Depuis un petit temps, on sent un stress constant chez les fans de hip-hop. Suspects des choses qui vont trop bien, il doit y avoir une malédiction qui, un jour, signera la disparition pure et simple du hip-hop, l’esprit, le vrai. On a déjà perdu pas mal d’anciens avec l’arrivée de la trap, du mumble rap, des vocoders, et autres mutations classiques d’un mouvement artistique en perpétuelle évolution. De mon côté, je guette à espace régulier voir si on est proche ou pas de la prophétie. Et, pour ces dernières années, ça va je trouve, on est encore bien.

J’avoue, j’ai eu mes périodes de doute. En soit, c’est pas tellement ces nouveaux genres qui m’ont dérangé. Même si la première écoute déstabilise parfois: longue vie sur Young Thug, Odd Future, PNL, MHD, Vald, etc. Sauf Kekra. Kekra, c’est coup de foudre musical dès la première note. Ces nouveaux arrivants, même ceux sur lesquels j’accroche moins, sont pas tellement un problème. La richesse actuelle des rayons-playlistes “musique urbaine” fait que ces artistes parviennent à coexister tranquillement avec les productions plus classiques.

C’était plutôt la montée en force du hip-hop dans le domaine mainstream-pop que je voyais parfois comme un mauvais présage. En étant progressivement accueilli dans les médias classiques, présent en tant que figure culturelle majeure, le hip-hop est devenu très tendance.

J’aimais le rap avant que la hype gentrifie”.
Orelsan

Et avec ce genre d’évolution s’accompagne souvent une crainte légitime que tout ce qui s’est bâti depuis plusieurs générations va être perverti et transformé en objet commercial à consommation frénétique. Du hiphopcorn. Un remake du Rock’n Roll en somme.

C’est le seul son hardcore depuis que le rock n’a plus de couilles”.
Youssoupha

Sur le papier, 2016-2017 était un cauchemar pour les fans extrémistes de la street crédibilité et de l’exclusivité nichée:

    • Booba en couv’ des Inrocks
    • Joey Starr à la Nouvelle Star
    • IAM chez Druckère
    • Orelsan qui remporte 3 victoires de la musique
    • Bigflo et Oli chouchou de tous les plateaux télés

En soit, pour les moins paranos, rien de grave. Au contraire, c’est bien. Mais pas moyen de s’empêcher de voir dans la popisation d’un mouvement culturel, qui s’est construit sur un principe d’émancipation et d’hostilité au système, les risques de sa propre destruction. Che Guevara connait.

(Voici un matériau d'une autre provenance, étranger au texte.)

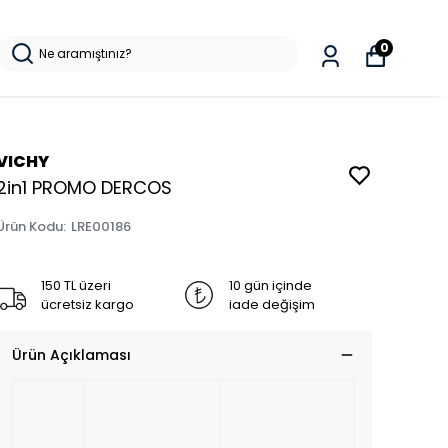
0
VICHY
2in1 PROMO DERCOS
Ürün Kodu
:
LRE00186
150 TL üzeri
10 gün içinde
ücretsiz kargo
iade değişim
Ürün Açıklaması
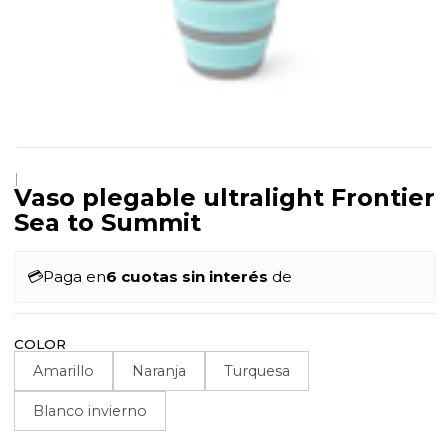
|
Vaso plegable ultralight Frontier
Sea to Summit
💳
Paga en
6 cuotas sin interés
de
COLOR
Amarillo
Naranja
Turquesa
Blanco invierno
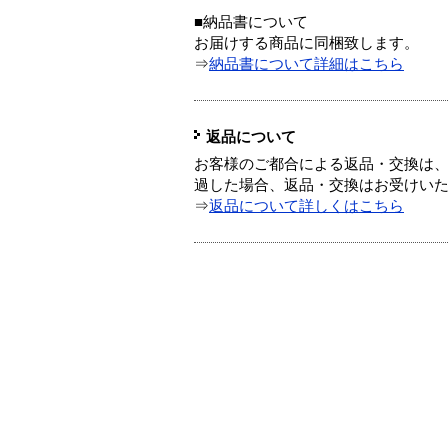
■納品書について
お届けする商品に同梱致します。
⇒
納品書について詳細はこちら
返品について
お客様のご都合による返品・交換は、
過した場合、返品・交換はお受けい
⇒
返品について詳しくはこちら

“La transgression n’existe plus, le système nous avale
Nous recrache en ronds de fumée, épais cigare de la Havane”
Gaël Faye

Malgré les apparences, quand on y regarde d’un peu plus près, ces signes étaient, en fait, moins lisses. Presque des fausses alertes, 2016-2017 a aussi vu:

  • Pétition pour l’annulation des Victoires d’Orelsan pour des textes écrits 10 ans plus tôt
  • Annulation forcée de Black-M à Verdun
  • Rappel constant dans les interviews mainstreams de clichés datant de la chute du mur de Berlin: “vous êtes différents des autres rappeurs” (ex: Vald et Orelsan chez Ardisson, Bigflo Oli sur TF1, Nekfeu chez Ruquier)

Lire aussi : Interview exclusive de Damso en 2018


Bref, y avait des petites disquettes, mais chaque fois, je me rassurais: il restait encore de ces gens influents qui ne voient dans le hip-hop qu’une expression sauvage digne d’une sous-culture. On avait encore de la marge.

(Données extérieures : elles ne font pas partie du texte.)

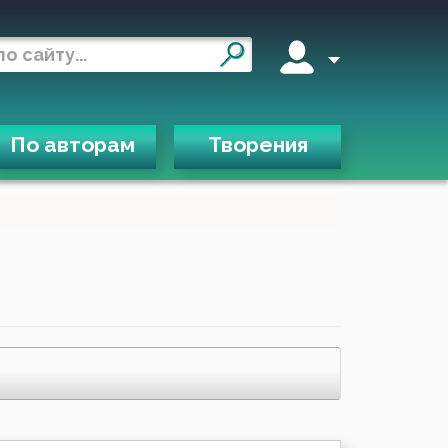
По авторам
Творения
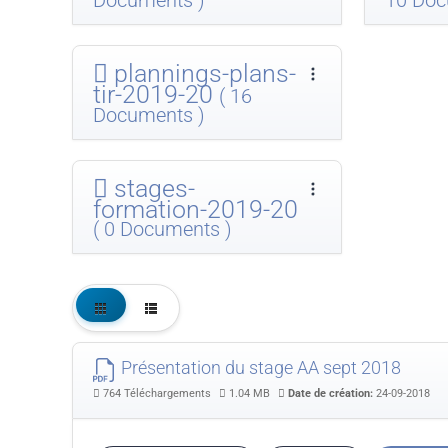
plannings-plans-
tir-2019-20
( 16
Documents )
stages-
formation-2019-20
( 0 Documents )
Présentation du stage AA sept 2018
764 Téléchargements
1.04 MB
Date de création:
24-09-2018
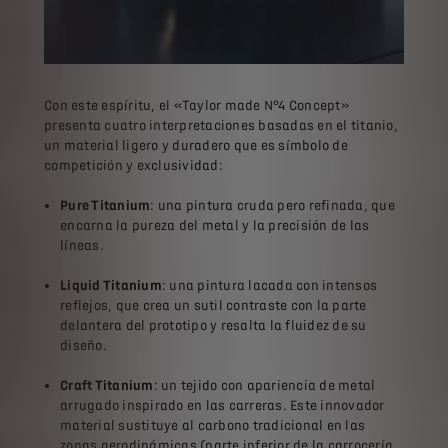
Con este espíritu, el «Taylor made N°4 Concept»
presenta cuatro interpretaciones basadas en el titanio,
un material ligero y duradero que es símbolo de
competición y exclusividad:
Pure Titanium
: una pintura cruda pero refinada, que
encarna la pureza del metal y la precisión de las
líneas.
Liquid Titanium
: una pintura lacada con intensos
reflejos, que crea un sutil contraste con la parte
delantera del prototipo y resalta la fluidez de su
diseño.
Craft Titanium
: un tejido con apariencia de metal
arrugado inspirado en las carreras. Este innovador
material sustituye al carbono tradicional en las
zonas aerodinámicas (parte inferior de la carrocería,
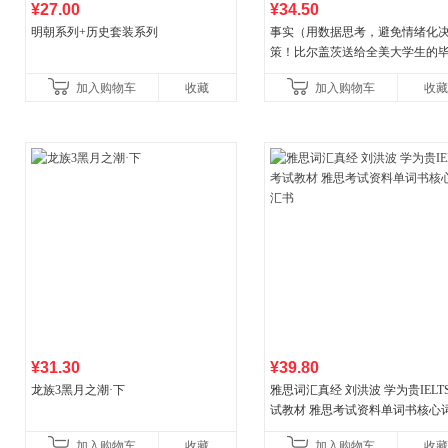
¥27.00
¥34.50
明朝系列+历史套装系列
事实（用数据思考，避免情绪化
策！比尔盖茨送给全美大学生的
礼物！比尔盖茨逢人就推荐的热
加入购物车
收藏
加入购物车
收藏
书！）读客经管文库
¥31.30
¥39.80
龙族3黑月之潮·下
雅思词汇真经 刘洪波 学为贵IELT
试教材 雅思考试资料单词书核心
书
加入购物车
收藏
加入购物车
收藏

Au final, il y a moyen qu’on se trompe complet sur cette malédiction. C’est peut-être la meilleure chose qu’on puisse souhaiter à un artiste: ne plus souffrir d’aucun cliché et être reconnu comme vecteur culturel au même titre que des artistes issus d’autres mouvements. Mais quand même, pour le meilleur ou pour le pire, face à l’incertitude.. Ya du stress.

Tout ceci nous amène en 2018. La Belgique, en demandant à Damso de préparer l’hymne de la Coupe du Monde, avait fait un geste inédit jusque là: offrir à un acteur authentique du rap francophone la possibilité de créer une oeuvre au nom de la société belge dans son entièreté. Quand je dis ‘authentique’, je veux dire: ne peut objectivement pas être accusé de lisser son rap pour plaire au plus grand nombre, petits et vieux inclus. Une sorte d’anti-Black-M. PS: je kiffe salement Black-M. Et encore, quand je dis authentique.. C’est gentil. Damso c’est rugueux, violent, sale. C’est tout Nwaar.

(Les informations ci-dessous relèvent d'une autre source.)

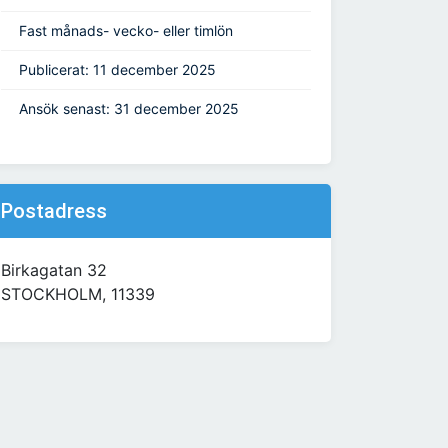
Fast månads- vecko- eller timlön
Publicerat: 11 december 2025
Ansök senast: 31 december 2025
Postadress
Birkagatan 32
STOCKHOLM, 11339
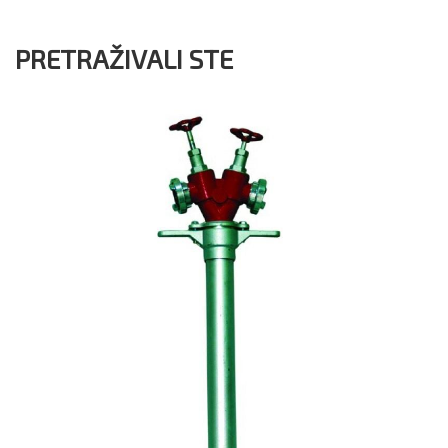
PRETRAŽIVALI STE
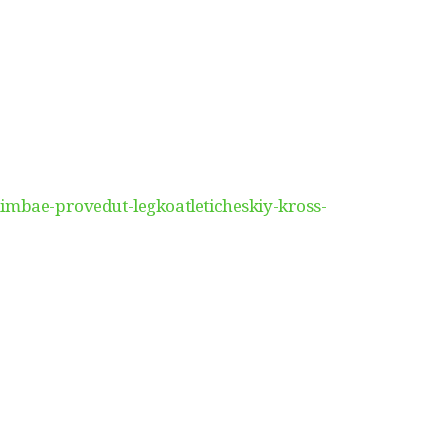
imbae-provedut-legkoatleticheskiy-kross-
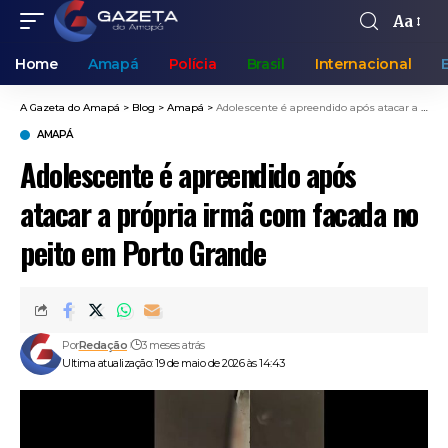
Aa
Home
Amapá
Polícia
Brasil
Internacional
A Gazeta do Amapá
>
Blog
>
Amapá
>
Adolescente é apreendido após atacar a própria irmã com facada no peito em Porto Grande
AMAPÁ
Adolescente é apreendido após
atacar a própria irmã com facada no
peito em Porto Grande
Por
Redação
3 meses atrás
Ultima atualização: 19 de maio de 2026 às 14:43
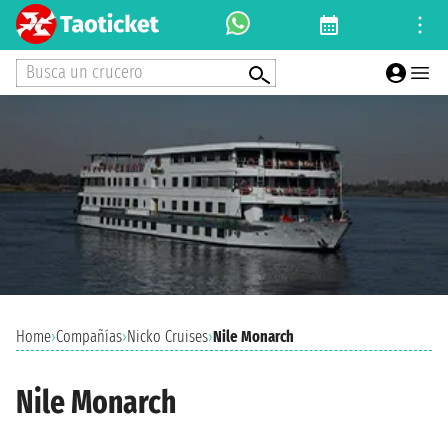
Busca un crucero
Home
›
Compañías
›
Nicko Cruises
›
Nile Monarch
Nile Monarch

Les stats de Damso aussi sont authentiques et violentes: son dernier album, numéro 1 à sa sortie en France et en Belgique, a fait quadruple disque de platine en 8 mois. Ca va encore.

Sans avoir même écouté l’hymne (point non négligeable quand même), beaucoup se sont émus de cette décision. L’idée en gros c’était: “Ce type a des textes ultra-violents, en particulier à l’encontre des femmes, lui faire cet honneur n’est pas digne d’une société qui se veut égalitaire et respectueuse du vivre ensemble”.

“Je tapais la causette pendant que j’l’enculais”
Damso

En vérité, l’argument est complètement recevable: dans un monde où le vivre ensemble est une doctrine à base de symboles rassembleurs, les différences doivent être masquées ou effacées, aucun discours négatif ou sulfureux ne devrait être soutenu directement ou (ici) indirectement par l’état. Et un acteur majeur du hip-hop sale, dans ce qui resterait d’un mouvement artistique subversif et anti-système, n’aurait donc rien à faire là.

 

Par contre, ce qui est perturbant dans cette histoire c’est la façon dont les arguments ont été formulés, pleins de mauvaise foi et de citations fast-food. À lire les commentaires sur l’artiste et son oeuvre, ce rappeur ne serait capable ni de métaphore, ni de perspective, ni d’introspection. C’est vrai qu’il y en a des rappeurs comme ça, qui sont violents, agressifs, crus gratuitement.. Manque de bol, celui-ci n’appartient pas à cette catégorie.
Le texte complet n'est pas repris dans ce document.